Prompt: Output the line containing "qu’ayant les idées", then every remaining line of the entries below, exactly as written and with no other text.

Material to process:
-*-

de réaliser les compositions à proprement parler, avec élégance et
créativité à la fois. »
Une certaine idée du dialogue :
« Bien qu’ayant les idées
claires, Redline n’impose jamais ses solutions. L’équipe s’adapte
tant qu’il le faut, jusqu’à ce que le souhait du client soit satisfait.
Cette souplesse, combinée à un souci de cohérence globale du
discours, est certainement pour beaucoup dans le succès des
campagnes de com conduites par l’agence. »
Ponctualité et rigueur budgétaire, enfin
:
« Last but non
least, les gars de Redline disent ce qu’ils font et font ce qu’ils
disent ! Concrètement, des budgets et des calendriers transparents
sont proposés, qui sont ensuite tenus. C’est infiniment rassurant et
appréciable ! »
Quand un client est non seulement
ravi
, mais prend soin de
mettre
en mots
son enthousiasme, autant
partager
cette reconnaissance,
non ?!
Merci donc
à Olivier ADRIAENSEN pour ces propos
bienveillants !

-*-

Reply:
« Bien qu’ayant les idées
claires, Redline n’impose jamais ses solutions. L’équipe s’adapte
tant qu’il le faut, jusqu’à ce que le souhait du client soit satisfait.
Cette souplesse, combinée à un souci de cohérence globale du
discours, est certainement pour beaucoup dans le succès des
campagnes de com conduites par l’agence. »
Ponctualité et rigueur budgétaire, enfin
:
« Last but non
least, les gars de Redline disent ce qu’ils font et font ce qu’ils
disent ! Concrètement, des budgets et des calendriers transparents
sont proposés, qui sont ensuite tenus. C’est infiniment rassurant et
appréciable ! »
Quand un client est non seulement
ravi
, mais prend soin de
mettre
en mots
son enthousiasme, autant
partager
cette reconnaissance,
non ?!
Merci donc
à Olivier ADRIAENSEN pour ces propos
bienveillants !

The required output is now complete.